Global

McChrystal sees slower pace for Kandahar operation



    By Adam Entous

    BRUSSELS (Reuters) - Military operations to gain control of Kandahar, the Taliban's birthplace, will move more slowly and take longer than initially planned, the top U.S. and NATO commander in Afghanistan said on Thursday.

    General Stanley McChrystal said he wanted more time to shore up Afghan support for the operation and to build up the capabilities of local authorities to provide services as security improves.

    The changes, following setbacks in a U.S.-led offensive in neighbouring Helmand province, may add to doubts about what can be achieved in southern Afghanistan before the year's end, when the White House plans to review progress in the war.

    U.S. Defence Secretary Robert Gates said gains would need to be seen by then in order to maintain public support for the nearly nine-year-old war at home and in Europe.

    Support has eroded as the NATO death toll has soared to record levels. At least 17 foreign troops have been killed this week alone.

    The military operation in Kandahar was billed to start in earnest this month and be the biggest of the war, the linchpin of McChrystal's strategy to turn the tide this year.

    "I do think that it will happen more slowly than we had originally intended," McChrystal told reporters on the sidelines of a NATO meeting in Brussels. "It's more important we get it right than we get it fast."
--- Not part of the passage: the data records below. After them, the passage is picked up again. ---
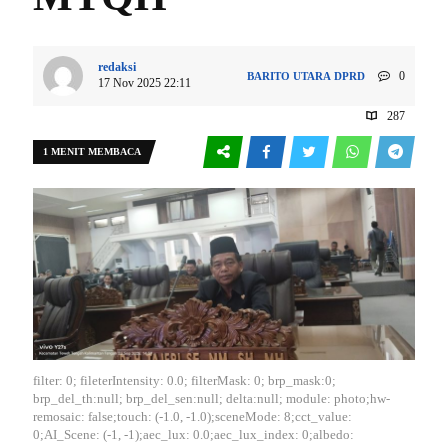
redaksi
0
BARITO UTARA
DPRD
17 Nov 2025 22:11
287
1 MENIT MEMBACA
filter: 0; fileterIntensity: 0.0; filterMask: 0; brp_mask:0;
brp_del_th:null; brp_del_sen:null; delta:null; module: photo;hw-
remosaic: false;touch: (-1.0, -1.0);sceneMode: 8;cct_value:
0;AI_Scene: (-1, -1);aec_lux: 0.0;aec_lux_index: 0;albedo: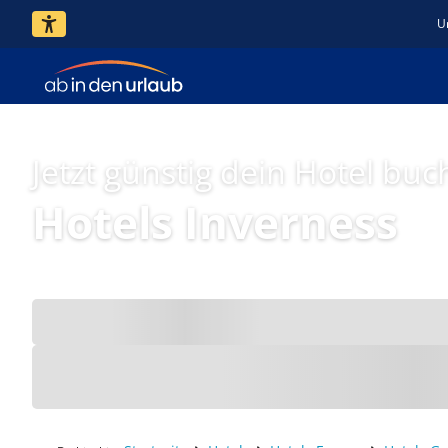
U
Jetzt günstig dein Hotel buc
Hotels Inverness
    U.S. commanders had initially seen the main thrust of military operations in Kandahar running from June to the beginning of August, before the Muslim holy month of Ramadan, according to an internal schedule seen by Reuters in March.

    Though he did not detail a revised Kandahar schedule, McChrystal said: "I think it will take a number of months for this to play out... We want this thing to be as shaped as possible before we go."

    "There will be significant things happening after Ramadan as well," he said.

    Asked if the United States would know by the year-end whether the operation in Kandahar was successful, McChrystal said, "I think we'll know whether it's progressing ... I don't know whether we'll know whether it is decisive."

    U.S. President Barack Obama last year embraced a counterinsurgency strategy devised by McChrystal that aims to push the Taliban from key population centres. Obama is sending 30,000 more troops this year and has set the goal of starting a gradual drawdown in July 2011, security conditions permitting.

    LESSONS LEARNED

    McChrystal said the changes in Kandahar reflected lessons learned by the U.S. military during an offensive earlier this year in Marjah in Helmand province, the biggest operation of the war so far, which proved more difficult than expected.

    "As we did it, we found that it's even more complex than we thought and so we need to educate ourself from that and do it even better in Kandahar," McChrystal told reporters.

    "I want to make sure we've got conditions shaped politically with the local leaders, with the people. We really want the people to understand and literally pull the operation towards them as opposed to feel as though they are being forced with something they didn't want," he said.

    McChrystal said he still envisaged a gradual campaign in Kandahar aimed at delivering security and governance, as opposed to one big military assault.

    "We are already in the process of doing political and military shaping but ... I think that the timing in which we can be decisive in the environs around the city will probably happen more deliberately than we had originally laid out."

    The fragility of the security situation in Kandahar was underscored on Wednesday when at least 40 people were killed by a suicide bomb attack on a packed wedding party in an area north of Kandahar city.